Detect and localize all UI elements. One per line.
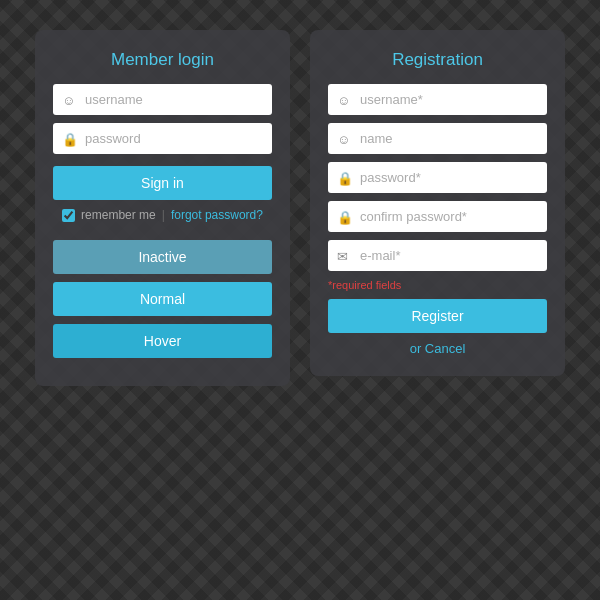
inactive-button[interactable]: Inactive [53,240,272,274]
remember-me-checkbox[interactable] [62,209,75,222]
reg-password-field-group: 🔒 [328,162,547,193]
remember-label: remember me [81,208,156,222]
cancel-link[interactable]: or Cancel [328,341,547,356]
password-field-group: 🔒 [53,123,272,154]
reg-password-input[interactable] [328,162,547,193]
required-fields-note: *required fields [328,279,547,291]
login-username-input[interactable] [53,84,272,115]
reg-name-input[interactable] [328,123,547,154]
registration-card: Registration ☺ ☺ 🔒 🔒 ✉ *required fields … [310,30,565,376]
login-password-input[interactable] [53,123,272,154]
reg-email-field-group: ✉ [328,240,547,271]
reg-confirm-password-field-group: 🔒 [328,201,547,232]
signin-button[interactable]: Sign in [53,166,272,200]
normal-button[interactable]: Normal [53,282,272,316]
reg-username-input[interactable] [328,84,547,115]
reg-name-field-group: ☺ [328,123,547,154]
forgot-password-link[interactable]: forgot password? [171,208,263,222]
reg-username-field-group: ☺ [328,84,547,115]
username-field-group: ☺ [53,84,272,115]
login-card: Member login ☺ 🔒 Sign in remember me | f… [35,30,290,386]
registration-title: Registration [328,50,547,70]
hover-button[interactable]: Hover [53,324,272,358]
reg-email-input[interactable] [328,240,547,271]
reg-confirm-password-input[interactable] [328,201,547,232]
remember-row: remember me | forgot password? [53,208,272,222]
register-button[interactable]: Register [328,299,547,333]
login-title: Member login [53,50,272,70]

[What to produce]: In your copy of the material, every word must match and no image should appear.

[Solution for this exercise]:
Detect and localize all UI elements. One per line.
inactive-button[interactable]: Inactive [53,240,272,274]
remember-me-checkbox[interactable] [62,209,75,222]
reg-password-field-group: 🔒 [328,162,547,193]
remember-label: remember me [81,208,156,222]
cancel-link[interactable]: or Cancel [328,341,547,356]
password-field-group: 🔒 [53,123,272,154]
reg-password-input[interactable] [328,162,547,193]
required-fields-note: *required fields [328,279,547,291]
login-username-input[interactable] [53,84,272,115]
reg-name-input[interactable] [328,123,547,154]
registration-card: Registration ☺ ☺ 🔒 🔒 ✉ *required fields … [310,30,565,376]
login-password-input[interactable] [53,123,272,154]
reg-email-field-group: ✉ [328,240,547,271]
reg-confirm-password-field-group: 🔒 [328,201,547,232]
signin-button[interactable]: Sign in [53,166,272,200]
normal-button[interactable]: Normal [53,282,272,316]
reg-username-input[interactable] [328,84,547,115]
reg-name-field-group: ☺ [328,123,547,154]
forgot-password-link[interactable]: forgot password? [171,208,263,222]
reg-username-field-group: ☺ [328,84,547,115]
username-field-group: ☺ [53,84,272,115]
login-card: Member login ☺ 🔒 Sign in remember me | f… [35,30,290,386]
registration-title: Registration [328,50,547,70]
hover-button[interactable]: Hover [53,324,272,358]
reg-email-input[interactable] [328,240,547,271]
reg-confirm-password-input[interactable] [328,201,547,232]
remember-row: remember me | forgot password? [53,208,272,222]
register-button[interactable]: Register [328,299,547,333]
login-title: Member login [53,50,272,70]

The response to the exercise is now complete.